“…only Germans can be self-assured on the basis of an abstract idea – science, an imaginary knowledge of the perfect truth. A Frenchman is self-assured because he considers himself personally, in mind as well as body, irresistibly enchanting for men as well as women. An Englishman is self-assured on the grounds that he is a citizen of the best-organized state in the world, and therefore, as an Englishman, he always knows what he must do, and knows that everything he does as an Englishman is unquestionably good. An Italian is self-assured because he is excitable and easily forgets himself and others. A Russian is self-assured precisely because he does not know anything and does not want to know anything, because he does not believe it possible to know anything fully.”
Monthly Archives: October 2013
This comes from Tolstoy’s “War and Peace”. It’s beauty lays not from its apparent racism but from the examples it provides of types of knowledge. It is the Russian’s admission that they cannot know everything that is so commendable here especially when talking about such a complex environment such as war.

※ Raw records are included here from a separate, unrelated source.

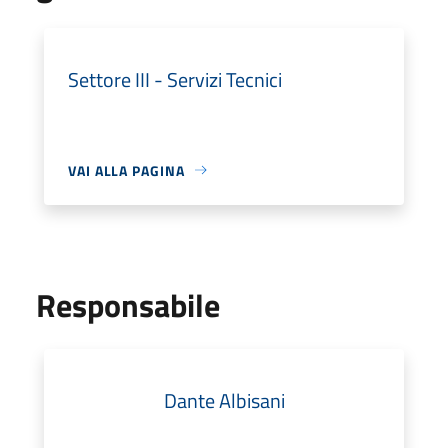
Settore III - Servizi Tecnici
VAI ALLA PAGINA
Responsabile
Dante Albisani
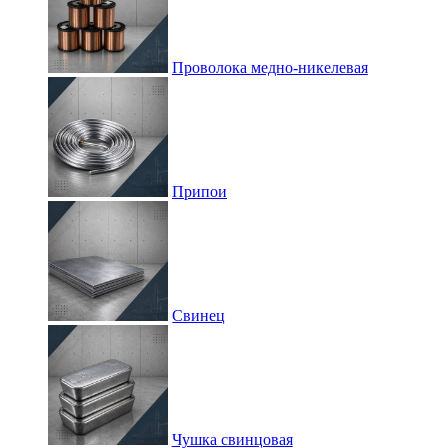
Проволока медно-никелевая
Припои
Свинец
Чушка свинцовая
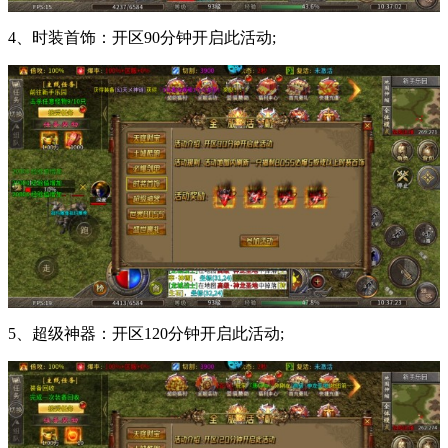
4、时装首饰：开区90分钟开启此活动;
5、超级神器：开区120分钟开启此活动;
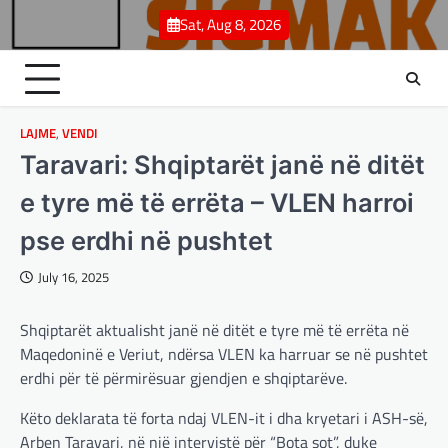
Skip
Sat, Aug 8, 2026
to
content
LAJME
,
VENDI
Taravari: Shqiptarët janë në ditët
e tyre më të errëta – VLEN harroi
pse erdhi në pushtet
July 16, 2025
Shqiptarët aktualisht janë në ditët e tyre më të errëta në
Maqedoninë e Veriut, ndërsa VLEN ka harruar se në pushtet
erdhi për të përmirësuar gjendjen e shqiptarëve.
Këto deklarata të forta ndaj VLEN-it i dha kryetari i ASH-së,
BOTA
,
LAJME
,
MË TË FUNDIT
,
OPINIONE
,
Arben Taravari, në një intervistë për “Bota sot”, duke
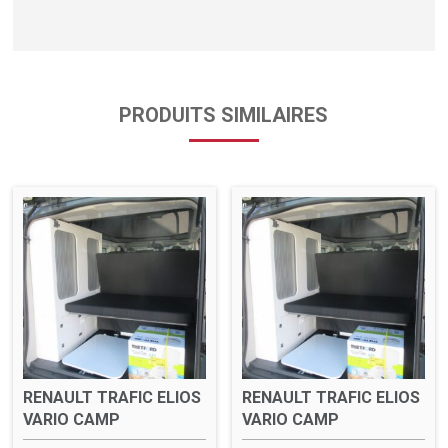
PRODUITS SIMILAIRES
RENAULT TRAFIC ELIOS
RENAULT TRAFIC ELIOS
VARIO CAMP
VARIO CAMP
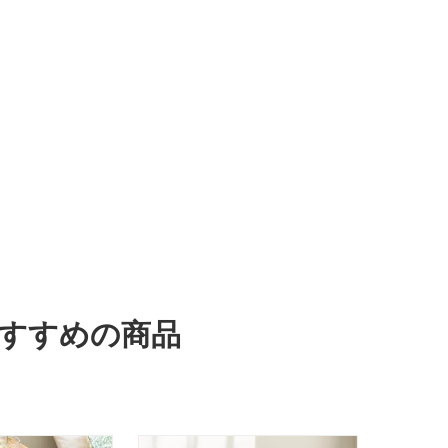
おすすめの商品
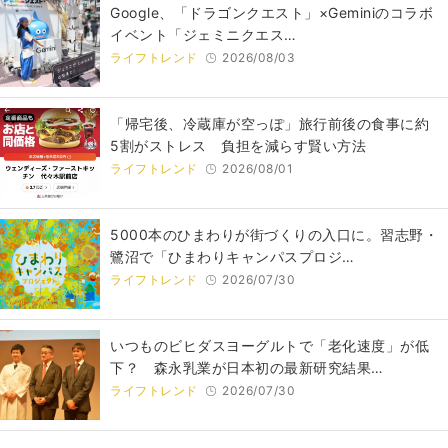
Google、「ドラゴンクエスト」×Geminiのコラボ
イベント「ジェミニクエス…
ライフトレンド
2026/08/03
「帰宅後、冷蔵庫が空っぽ」旅行前後の食事に約
5割がストレス 負担を減らす賢い方法
ライフトレンド
2026/08/01
5000本のひまわりが街づくりの入口に。習志野・
鷺沼で「ひまわりキャンパスプロジ…
ライフトレンド
2026/07/30
いつものビヒダスヨーグルトで「老化速度」が低
下？ 森永乳業が日本初の最新研究結果…
ライフトレンド
2026/07/30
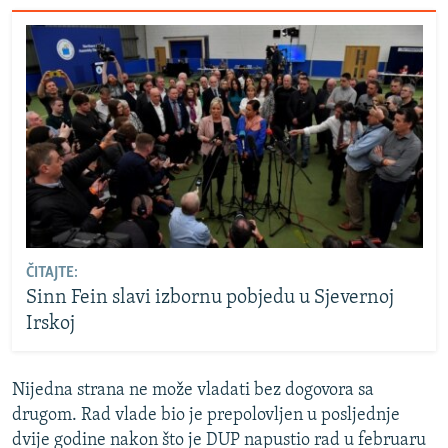
ČITAJTE:
Sinn Fein slavi izbornu pobjedu u Sjevernoj
Irskoj
Nijedna strana ne može vladati bez dogovora sa
drugom. Rad vlade bio je prepolovljen u posljednje
dvije godine nakon što je DUP napustio rad u februaru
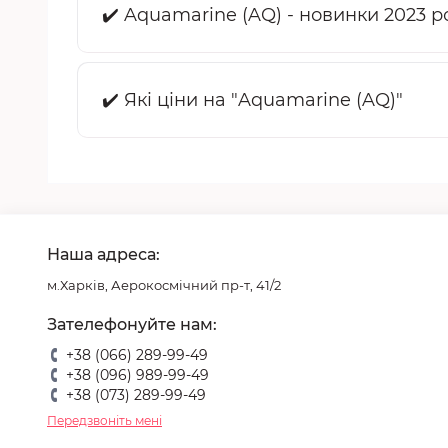
✔️ Aquamarine (AQ) - новинки 2023 р
✔️ Які ціни на "Aquamarine (AQ)"
Наша адреса:
м.Харків, Аерокосмічний пр-т, 41/2
Зателефонуйте нам:
+38 (066) 289-99-49
+38 (096) 989-99-49
+38 (073) 289-99-49
Передзвоніть мені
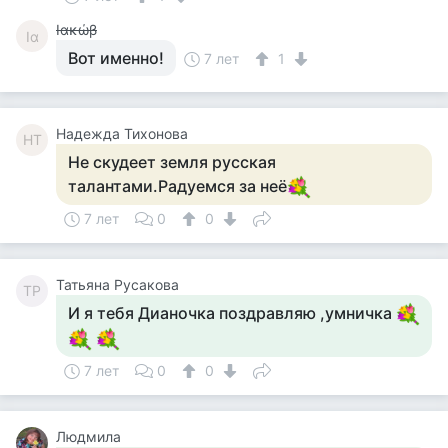
Ιακώβ
Ια
Вот именно!
7 лет
1
Надежда Тихонова
НТ
Не скудеет земля русская
талантами.Радуемся за неё
7 лет
0
0
Татьяна Русакова
ТР
И я тебя Дианочка поздравляю ,умничка
7 лет
0
0
Людмила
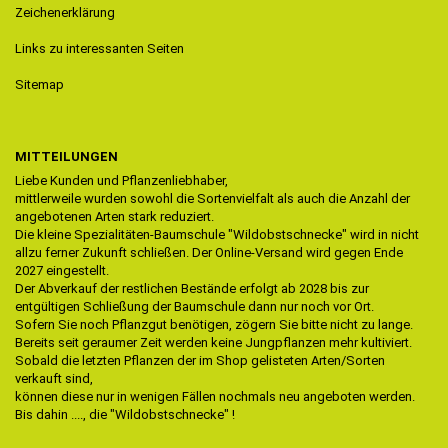
Zeichenerklärung
Links zu interessanten Seiten
Sitemap
MITTEILUNGEN
Liebe Kunden und Pflanzenliebhaber,
mittlerweile wurden sowohl die Sortenvielfalt als auch die Anzahl der
angebotenen Arten stark reduziert.
Die kleine Spezialitäten-Baumschule "Wildobstschnecke" wird in nicht
allzu ferner Zukunft schließen. Der Online-Versand wird gegen Ende
2027 eingestellt.
Der Abverkauf der restlichen Bestände erfolgt ab 2028 bis zur
entgültigen Schließung der Baumschule dann nur noch vor Ort.
Sofern Sie noch Pflanzgut benötigen, zögern Sie bitte nicht zu lange.
Bereits seit geraumer Zeit werden keine Jungpflanzen mehr kultiviert.
Sobald die letzten Pflanzen der im Shop gelisteten Arten/Sorten
verkauft sind,
können diese nur in wenigen Fällen nochmals neu angeboten werden.
Bis dahin ...., die "Wildobstschnecke" !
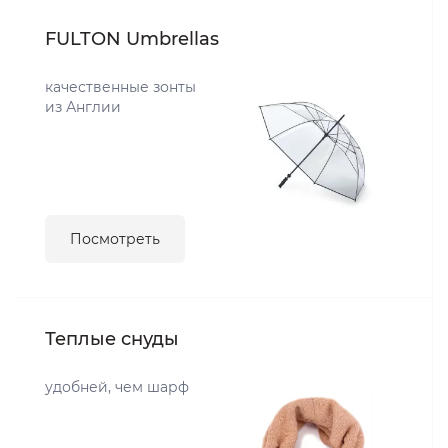
FULTON Umbrellas
качественные зонты
из Англии
Посмотреть
Теплые снуды
удобней, чем шарф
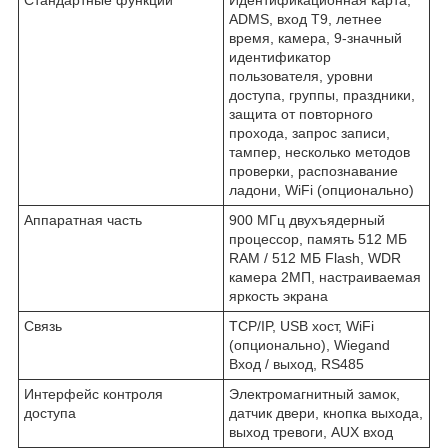
Стандартные функции
Идентификационная карта,
ADMS, вход T9, летнее
время, камера, 9-значный
идентификатор
пользователя, уровни
доступа, группы, праздники,
защита от повторного
прохода, запрос записи,
тампер, несколько методов
проверки, распознавание
ладони, WiFi (опционально)
Аппаратная часть
900 МГц двухъядерный
процессор, память 512 МБ
RAM / 512 МБ Flash, WDR
камера 2МП, настраиваемая
яркость экрана
Связь
TCP/IP, USB хост, WiFi
(опционально), Wiegand
Вход / выход, RS485
Интерфейс контроля
Электромагнитный замок,
доступа
датчик двери, кнопка выхода,
выход тревоги, AUX вход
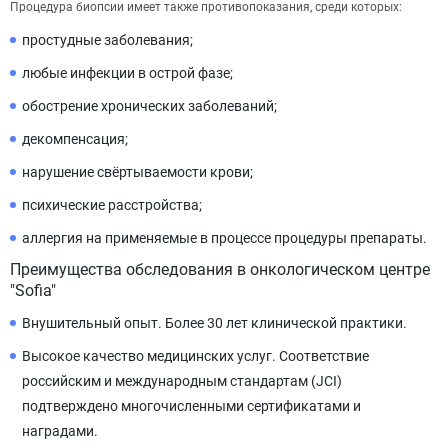
Процедура биопсии имеет также противопоказания, среди которых:
простудные заболевания;
любые инфекции в острой фазе;
обострение хронических заболеваний;
декомпенсация;
нарушение свёртываемости крови;
психические расстройства;
аллергия на применяемые в процессе процедуры препараты.
Преимущества обследования в онкологическом центре
"Sofia"
Внушительный опыт. Более 30 лет клинической практики.
Высокое качество медицинских услуг. Соответствие
российским и международным стандартам (JCI)
подтверждено многочисленными сертификатами и
наградами.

Another passage that shows how war is a complex environment (defined by the wide array of known and unknown variables, the known variables weight’s being extremely debatable as to their effect on the outcome of the situation):
“…. and no-one can know the strength of this or that detachment. Sometimes, when there’s no coward at the head who shouts, ‘We’re cut off!’ and runs away, but a cheerful, bold man who shouts ‘Hurrah!’ — a detachment of five thousand is worth thirty thousand, as at Schongraben, and sometime fifty thousand flee at the sight of eight, as at Austerlitz.” Tolstoy explains all the mass of uncertain circumstances that could have had such a great effect on the outcome of the war.